1. Maar is dat nu juist niet de heerlijkheid van de mens als beeld van God, dat hij heel bewust, allerpersoonlijkst, tot God kan zeggen: Ik geef mij in vertrouwen helemaal aan U over, ik heb U lief?

Daarin is de mens onderscheiden van het dier. Het dier wordt alleen gedreven door collectieve instinkten. Elk vogeltje maakt zijn nest precies zoals alle andere exemplaren van zijn soort.

We lezen dat aan de schepping van de mens een overleg in de schoot van de Drieënige God voorafgaat: „Laat Ons mensen maken, naar Ons beeld, naar Onze gelijkenis" (Gen. 1 : 26). Zulk een overleg wordt niet vermeld bij het scheppen van de zon, de maan, de sterren, de planten en dieren. Moeten we niet aannemen dat daarin dan ook een trek van gelijkenis ligt van de mens met God? Ook de mens kan overleggen en dan komen tot een allerpersoonlijkste beslissing. (Na de zondeval heeft de mens dat vermogen om allerpersoonlijkst voor God te kiezen verloren. Hij ligt gevangen in doem-beslissingen. Hij moet daar eerst van bevrijd worden door God Zelf. Pas dan kan hij met die vrijgemaakte wil weer vrij en heel persoonlijk God kiezen.)

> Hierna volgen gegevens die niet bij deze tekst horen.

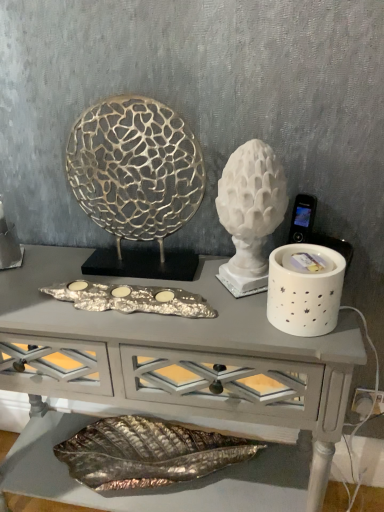 What are the coordinates of `free space in front of white marble sculpture at center, which appears as the first sculpture when viewed from the right` in the screenshot? It's located at (246, 329).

2. God Zelf heeft Zich heel persoonlijk aan de mensen gegeven: „Want alzo lief heeft God de wereld gehad dat Hij Zijn eniggeboren Zoon gegeven heeft, opdat een ieder die in Hem gelooft, niet verderve, maar eeuwig leven hebbe" (Joh. 3 : 16). De Vader en de Zoon hebben Zich - ofschoon ze als God onafscheidelijk van elkaar bleven - a.h.w. losgescheurd van elkaar in de vleeswording. Toen Christus tot zonde gemaakt werd door God (2 Kor. 5 : 21), rustte de toorn Gods op Hem en stond Hij dus tegenover God als voorwerp van toorn en werd Hij aan het kruis zelfs door Hem verlaten - dit alles om wille van óns, van u en mij.

Mag en moet God dan ook van óns niet een allerpersoonlijkst antwoord verlangen op deze allerpersoonlijkste inzet van Hem om u, om mij, te redden; het antwoord van een heel persoonlijk geloofsvertrouwen, dankbaarheid, liefde, overgave?

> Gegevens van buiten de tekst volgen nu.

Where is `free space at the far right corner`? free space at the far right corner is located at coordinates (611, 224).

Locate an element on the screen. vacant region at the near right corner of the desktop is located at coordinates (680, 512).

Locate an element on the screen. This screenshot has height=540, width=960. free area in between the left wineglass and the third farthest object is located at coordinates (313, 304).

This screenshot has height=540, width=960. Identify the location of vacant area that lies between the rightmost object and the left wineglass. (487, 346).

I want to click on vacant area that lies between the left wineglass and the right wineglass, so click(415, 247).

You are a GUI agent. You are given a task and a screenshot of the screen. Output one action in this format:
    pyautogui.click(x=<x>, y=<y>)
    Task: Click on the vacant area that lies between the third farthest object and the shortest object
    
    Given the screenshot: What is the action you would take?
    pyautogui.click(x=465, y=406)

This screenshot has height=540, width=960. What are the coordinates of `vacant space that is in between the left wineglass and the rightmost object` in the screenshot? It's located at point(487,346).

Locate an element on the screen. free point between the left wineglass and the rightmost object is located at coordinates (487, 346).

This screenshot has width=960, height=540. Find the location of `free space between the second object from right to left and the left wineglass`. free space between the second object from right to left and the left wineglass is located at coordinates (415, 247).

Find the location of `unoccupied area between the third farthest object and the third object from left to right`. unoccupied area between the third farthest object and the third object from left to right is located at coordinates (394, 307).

3. In Hebr. 8 : 7 - 1 3 wordt het volk Gods van het Nieuwe Verbond beschreven als bestaande uit mensen, die allemaal de Heere persoonlijk „kennen". („Kennen heeft hier duidelijk de betekenis van het kennen met het hart), in wier harten de wil van God door Hemzelf is ingeschreven, die ook persoonlijk weten dat de Heere hun eigen zonden vergeven heeft.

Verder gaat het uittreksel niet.